The tech is fine. It’s the insistence that’s we only sell dull knives to prevent people from intentionally cutting themselves that’s creating impossible expectations.
This attack is the equivalent of resharpening the knife and then licking the blade. It’s not an attack, it’s self mutilation.
By “attack” they mean “jailbreak”. It’s also nothing like a buffer overflow.

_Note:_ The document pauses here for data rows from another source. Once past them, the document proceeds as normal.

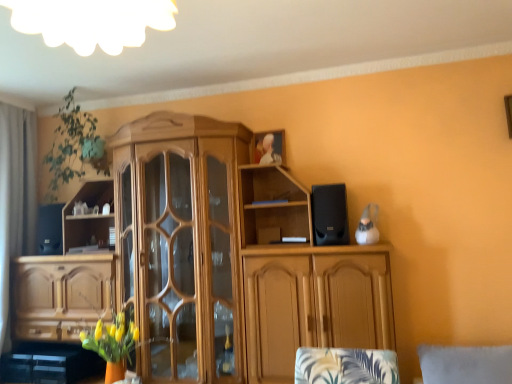 Question: From their relative heights in the image, would you say green leafy plant at upper left is taller or shorter than wooden cabinet at center?

Choices:
 (A) tall
 (B) short

Answer: (B)

Question: In terms of width, does green leafy plant at upper left look wider or thinner when compared to wooden cabinet at center?

Choices:
 (A) thin
 (B) wide

Answer: (A)

Question: Which object is the farthest from the wooden cabinet at center?

Choices:
 (A) black matte speaker at left, which is counted as the first speaker, starting from the left
 (B) green leafy plant at upper left
 (C) black matte speaker at upper right, the first speaker when ordered from front to back
 (D) gray fabric curtain at left

Answer: (D)

Question: Which object is the farthest from the green leafy plant at upper left?

Choices:
 (A) gray fabric curtain at left
 (B) wooden cabinet at center
 (C) black matte speaker at upper right, the second speaker when ordered from left to right
 (D) black matte speaker at left, which is counted as the first speaker, starting from the left

Answer: (C)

The article is interesting though and the approach to generating these jailbreak prompts is creative. It looks a bit similar to the unspeakable tokens thing: https://www.vice.com/en/article/epzyva/ai-chatgpt-tokens-words-break-reddit
Perhaps they should stop trying to censor the AI then. Open source models already exist which allow you to create all the fake news and whatever other nonsense you want. The only reason companies like OpenAI care about this is because they don’t want to be legally liable.
You’re can’t stop this from happening, and arguably the world will be better off for it. People should be very skeptical of everything they see online.
That seems like they left debugging code enabled/accessible.
That seems like they left debugging code enabled/accessible.
No, this is actually a completely different type of problem. LLMs also aren’t code, and they aren’t manually configured/set up/written by humans. In fact, we kind of don’t really know what’s going on internally when performing inference with an LLM.
The actual software side of it is more like a video player that “plays” the LLM.